Saava vs RB2B: outbound from intent vs outbound from website visits

RB2B de-anonymizes US website visitors. Saava reads LinkedIn engagement. Different inputs, different ceilings. Here's how to think about which one to run.

RB2B and Saava both end at the same place: an in-market person on your LinkedIn-ready outbound list. They get there from completely different inputs.

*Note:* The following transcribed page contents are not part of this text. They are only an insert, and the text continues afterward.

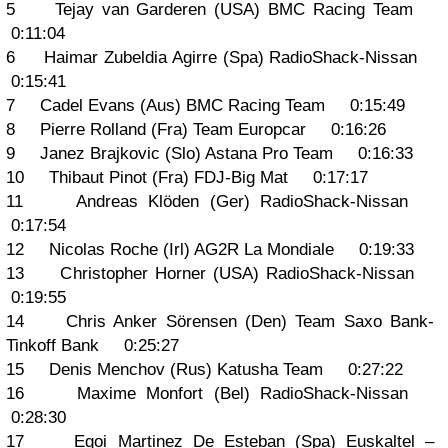
5 Tejay van Garderen (USA) BMC Racing Team
0:11:04
6 Haimar Zubeldia Agirre (Spa) RadioShack-Nissan
0:15:41
7 Cadel Evans (Aus) BMC Racing Team 0:15:49
8 Pierre Rolland (Fra) Team Europcar 0:16:26
9 Janez Brajkovic (Slo) Astana Pro Team 0:16:33
10 Thibaut Pinot (Fra) FDJ-Big Mat 0:17:17
11 Andreas Klöden (Ger) RadioShack-Nissan
0:17:54
12 Nicolas Roche (Irl) AG2R La Mondiale 0:19:33
13 Christopher Horner (USA) RadioShack-Nissan
0:19:55
14 Chris Anker Sörensen (Den) Team Saxo Bank-
Tinkoff Bank 0:25:27
15 Denis Menchov (Rus) Katusha Team 0:27:22
16 Maxime Monfort (Bel) RadioShack-Nissan
0:28:30
17 Egoi Martinez De Esteban (Spa) Euskaltel –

If you're choosing between them, the question isn't "which is better." It's "what kind of signal does your buyer leave?"

How RB2B works

RB2B drops a pixel on your website. When a US-based visitor shows up, RB2B identifies them by name and LinkedIn profile (US-only by design, for privacy) using their cookie graph. You get a list of named individuals who visited specific pages.

The strengths:

  • Real intent. Someone reading your pricing page is much hotter than someone who liked a post.
  • Free or near-free tier — adoption is wide
  • US-only is a feature (compliance-friendly)

The structural limits:

  • You only see traffic you already drive. RB2B is a multiplier on existing demand. If your site gets 200 visits/week, you'll get 50–80 deanonymized contacts. If it gets 20, you'll get 5.
  • No view into intent you didn't create. A buyer researching the category, but on a competitor's site or in their own network, is invisible to you.
  • Late in the funnel. By the time someone hits your pricing page, they've usually already chosen who to evaluate.

How Saava works

Saava watches the LinkedIn profiles your buyers naturally follow — competitors, category influencers, customers — and surfaces the people who engage with their content, scored against your ICP.

The strengths:

  • You see the intent your buyers leave anywhere, not just on your site. A prospect researching "AI sales agents" is engaging with category posts long before they visit any single vendor's site.
  • Earlier in the funnel. You catch buyers in the 4–6 weeks of research, not the last 2 days.
  • Works without driving traffic first. Saava-led pipeline doesn't depend on your marketing flywheel being warm.

The structural limits:

  • LinkedIn-only. If your buyer doesn't use LinkedIn, Saava is the wrong tool.
  • Engagement is a weaker signal than a pricing-page visit. We compensate with ICP scoring, but a pricing-page hit will always be hotter than a comment.

Side-by-side

RB2B Saava
Input Your website traffic LinkedIn engagement
Signal quality High (intent revealed) Medium-high (intent inferred)
Funnel position Late (consideration → decision) Early (awareness → consideration)
Geography US-only Global
Volume ceiling Capped by your traffic Capped by ICP × engagement
Best for Demand-mature teams Demand-emerging teams
Pricing Free tier; paid from ~$129 $89/mo Starter

When to run RB2B

  • You already drive meaningful website traffic (>500 visits/week to high-intent pages)
  • Your buyer is US-based
  • You want to convert existing demand at higher rates

When to run Saava

  • You want to create demand by getting to buyers earlier
  • Your buyer is active on LinkedIn (most B2B founders, sales leaders, marketing, ops)
  • You sell to non-US markets
  • Your traffic is still building

When to run both

This is what most teams above $50K MRR end up doing. RB2B closes the loop on people who came to your site. Saava opens the loop on people who haven't come yet but will. Different parts of the funnel; same destination.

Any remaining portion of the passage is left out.